GDP per capita growth from 1999 to 2009:








Legend:

Dark Maroon: 650-900% (ex Angola)
Maroon: 400-650% (ex Russia)
Dark Red: 300-400% (ex China)
Red: 200-300% (ex Indonesia)
Light Red: 150-200% (ex India)
Peach: 120-150% (ex Brazil)
Yellow: 100-120% (ex Turkey)
Greeny-Yellow: 80-100% (ex Canada)
Green: 70-80% (ex France)
Dark Green: 60-70% (ex Bangladesh)
Light Blue: 30-60% (ex USA)
Blue: 0-30% (ex Japan)
Dark Blue: -20-0% (ex Argentina)

So even in the last 10 years, Bangladesh hasn't been doing so hot.
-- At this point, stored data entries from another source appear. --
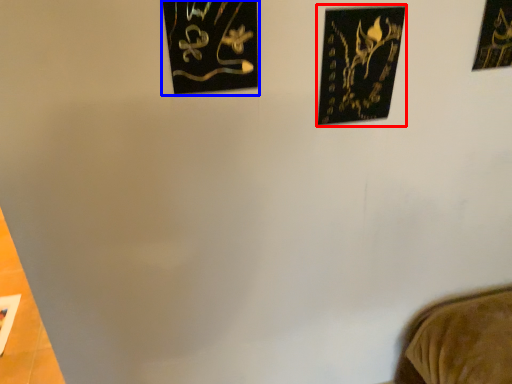 Question: Which object is further to the camera taking this photo, picture frame (highlighted by a red box) or picture frame (highlighted by a blue box)?

Choices:
 (A) picture frame
 (B) picture frame

Answer: (A) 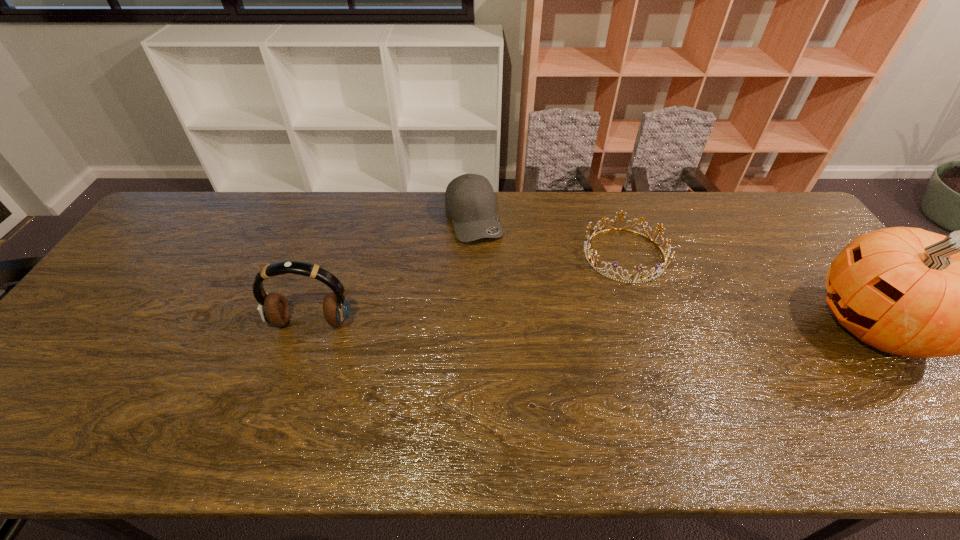 The height and width of the screenshot is (540, 960). I want to click on blank area located 0.220m on the front-facing side of the shortest object, so click(x=652, y=351).

This screenshot has height=540, width=960. Find the location of `vacant space situated 0.110m on the front-facing side of the shortest object`. vacant space situated 0.110m on the front-facing side of the shortest object is located at coordinates (642, 317).

This screenshot has height=540, width=960. I want to click on vacant space situated on the front-facing side of the shortest object, so click(644, 322).

The image size is (960, 540). What are the coordinates of `baseball cap that is at the far edge` in the screenshot? It's located at (470, 202).

Locate an element on the screen. Image resolution: width=960 pixels, height=540 pixels. tiara positioned at the far edge is located at coordinates (642, 279).

Identify the location of vacant space at the far edge of the desktop. This screenshot has width=960, height=540. (329, 224).

This screenshot has height=540, width=960. Find the location of `free space at the near edge of the desktop`. free space at the near edge of the desktop is located at coordinates (204, 409).

This screenshot has height=540, width=960. In the image, there is a desktop. Identify the location of free region at the left edge. (90, 360).

The width and height of the screenshot is (960, 540). In the image, there is a desktop. Find the location of `free space at the right edge`. free space at the right edge is located at coordinates (805, 242).

The width and height of the screenshot is (960, 540). In the image, there is a desktop. In order to click on free region at the far left corner in this screenshot , I will do [175, 232].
Based on population growth, wealth increases and size of existing cities, I would say:

1. New Delhi (50 million)
2. Tokyo (40 million)
3. Bombay (38 million)
4. Sao Paulo (36 million)
5. New York City-Philadelphia (35 million)
6. Kolkatta (30 million)
7. Jakarta (28 million)
8. Shanghai (28 million)
9. Mexico City (28 million)
10. Karachi (27 million)
11. Dkaha (22 million)
12. Rio de Janeiro (22 million)
13. Los Angeles (20 million)
14. Manilla (20 million)
15. Lagos (20 million)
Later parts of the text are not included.